Vector graphics use of lines, curves, points, shapes and polygons to represent images and computer graphics. While raster graphics are an array of pixels arranged to form a shape, vector graphics are algorithm-based designs.
Digital images are composed of pixels. When more pixels are contained within the image, and the smaller and closer together those pixels are, the image quality is higher. When there are more pixels, and the image quality is higher, the file size becomes larger. However, if the image is enlarged, the number of pixels remains constant and the size of each pixel is increased, making the image appear pixelated, or blurry.
"Vector graphics files store the lines, shapes and colors that make up an image as mathematical formula. A vector graphics program uses these mathematical formulae to construct the screen image, building the best quality image possible, given the screen resolution. The mathematical formulae determine where the dots that make up the image should be placed for the best results when displaying the image.

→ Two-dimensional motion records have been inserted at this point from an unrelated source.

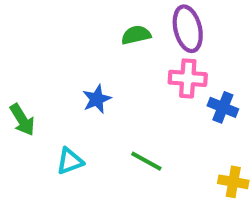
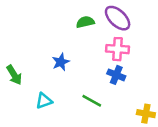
purple ellipse: (188, 29) -> (118, 18), turned -32
blue cross: (223, 107) -> (116, 75), moved

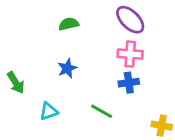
green semicircle: (85, 22) -> (69, 24), moved
blue cross: (116, 75) -> (129, 83), turned -30

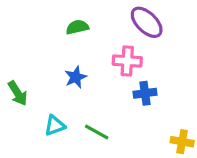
pink cross: (130, 54) -> (127, 61), moved
green line: (102, 111) -> (97, 132), moved

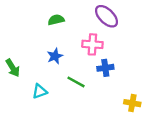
green line: (97, 132) -> (76, 82), moved

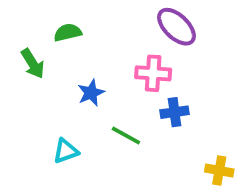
green semicircle: (56, 20) -> (68, 33), moved
green arrow: (13, 68) -> (33, 64), moved

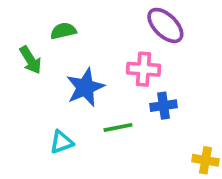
blue star: (91, 93) -> (85, 87), size x1.5
green line: (126, 135) -> (118, 127), turned -40

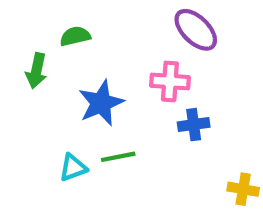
green arrow: (31, 60) -> (36, 71), turned 44
green line: (118, 127) -> (118, 157), moved

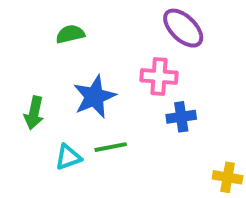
green arrow: (36, 71) -> (34, 113), moved

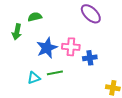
pink cross: (159, 76) -> (71, 47), moved
green arrow: (34, 113) -> (17, 32), moved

Since these formulae can produce an image scalable to any size and detail, the quality of the image is only determined by the resolution of the display, and the file size of vector data generating the image stays the same. Printing the image to paper will usually give a sharper, higher resolution output than printing it to the screen but can use exactly the same vector data file."
Advantages of vector graphics over raster graphics:
• Minimal amounts of information translate to a much smaller file size compared to large raster images (the size of representation doesn't depend on the dimensions of the object), though a vector graphic with a small file size is often said to lack detail compared with a real world photo.
• Correspondingly, one can indefinitely zoom in on e.g. a circle arc, and it remains smooth. On the other hand, a polygon representing a curve will reveal that it is not really curved.
• On zooming in, lines and curves need not get wider proportionally. Often the width is either not increased or less than proportional. On the other hand, irregular curves represented by simple geometric shapes may be made proportionally wider when zooming in, to keep them looking smooth and not like these geometric shapes.
• The parameters of objects are stored and can be later modified. This means that moving, scaling, rotating, filling etc. doesn't degrade the quality of a drawing. Moreover, it is usual to specify the dimensions in device-independent units, which results in the best possible rasterization on raster devices.
• From a 3-D perspective, rendering shadows is also much more realistic with vector graphics, as shadows can be abstracted into the rays of light from which they are formed. This allows for photo realistic images and renderings.